The famous Self-Portrait in Red, 1915, has become so iconic that it is parodied in Swedish advertisements. But this too shows his well-earned pride of accomplishment as well as his humble beginnings. In Mora he preserved the traditional folkways, tools and techniques. Not merely did he collect old log buildings for his estate (the oldest in Sweden, 1282), but he rummaged for other artifacts. He became a great local philanthropist and conservator, even buying a famous old restaurant on Stockholm’s Gamla Stan, to prevent it from being demolished. Today the Swedish Academy of Arts meets there and gathers yearly to determine the Nobel prize for literature. His wife Emma, survived him by twenty years, burnishing his legacy, and leaving everything to Sweden and its people.

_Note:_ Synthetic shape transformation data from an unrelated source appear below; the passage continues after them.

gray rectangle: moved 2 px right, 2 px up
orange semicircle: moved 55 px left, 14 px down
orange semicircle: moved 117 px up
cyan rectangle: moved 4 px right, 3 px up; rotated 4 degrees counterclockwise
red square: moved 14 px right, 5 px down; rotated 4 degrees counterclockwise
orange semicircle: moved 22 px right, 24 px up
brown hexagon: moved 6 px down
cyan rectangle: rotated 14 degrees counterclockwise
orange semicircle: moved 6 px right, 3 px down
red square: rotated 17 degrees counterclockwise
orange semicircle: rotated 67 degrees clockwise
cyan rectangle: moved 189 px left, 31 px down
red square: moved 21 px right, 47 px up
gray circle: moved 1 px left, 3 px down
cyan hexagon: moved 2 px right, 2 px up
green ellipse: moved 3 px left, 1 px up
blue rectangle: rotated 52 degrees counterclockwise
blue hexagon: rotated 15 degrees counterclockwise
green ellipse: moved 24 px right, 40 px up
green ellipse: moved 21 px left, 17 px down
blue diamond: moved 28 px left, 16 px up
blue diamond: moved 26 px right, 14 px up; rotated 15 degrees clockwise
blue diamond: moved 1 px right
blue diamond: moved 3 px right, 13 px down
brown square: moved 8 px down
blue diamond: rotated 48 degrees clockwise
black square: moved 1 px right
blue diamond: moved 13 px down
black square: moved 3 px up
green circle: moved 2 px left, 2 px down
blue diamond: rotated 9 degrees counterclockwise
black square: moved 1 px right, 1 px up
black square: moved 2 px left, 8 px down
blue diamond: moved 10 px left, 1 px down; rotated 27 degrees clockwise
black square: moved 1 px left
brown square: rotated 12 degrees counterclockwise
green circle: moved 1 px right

This exhibit is indeed a great introduction to Anders Zorn, and an invitation to Mora.

Anders Zorn: Sweden’s Master Painter is the largest exhibition of his works outside Sweden, now at San Francisco’s Legion of Honor through February 2 (after which it travels to New York’s National Academy Museum, February 27-May 18).
Zorn travelled widely to study and to paint. He was an acknowledged master in drawing, watercolor, oil, etching and sculptures, and was one of the most famous and expensive portraitists in his time. He portrayed three U.S. presidents and captured the essence of many U.S. socialites. Yet he is unknown to many Americans, artists and art historians.
This happens to be a superb year for Zorn in America. Earlier in 2013 he was featured (“A European Artist Seduces America”) at the Isabelle Stewart Gardner Museum in Boston, covered by Nordstjernan. Now at the turn of the year, he’s featured in this exhibit on both coasts.
He painted with his friends, the Impressionists of France, even exhibiting in their great national exhibitions. Zorn's art hangs in their national galleries, and even in his 20s he was so esteemed by them as to be decorated with their Legion of Honor.
Thanks to the work of our indefatigable Consul General of Sweden Barbro Osher, an earlier planned exhibit of three painters now features only Zorn in this large retrospective covering all his media. Johan Cederlund, curator of Sweden’s Zorn Museet has assembled these painting with the curatorial assistance of our own James Ganz, curator of the Achenbach Foundation for Graphic Arts for the Fine Arts Museums of San Francisco, both of whom have written essays in the catalog.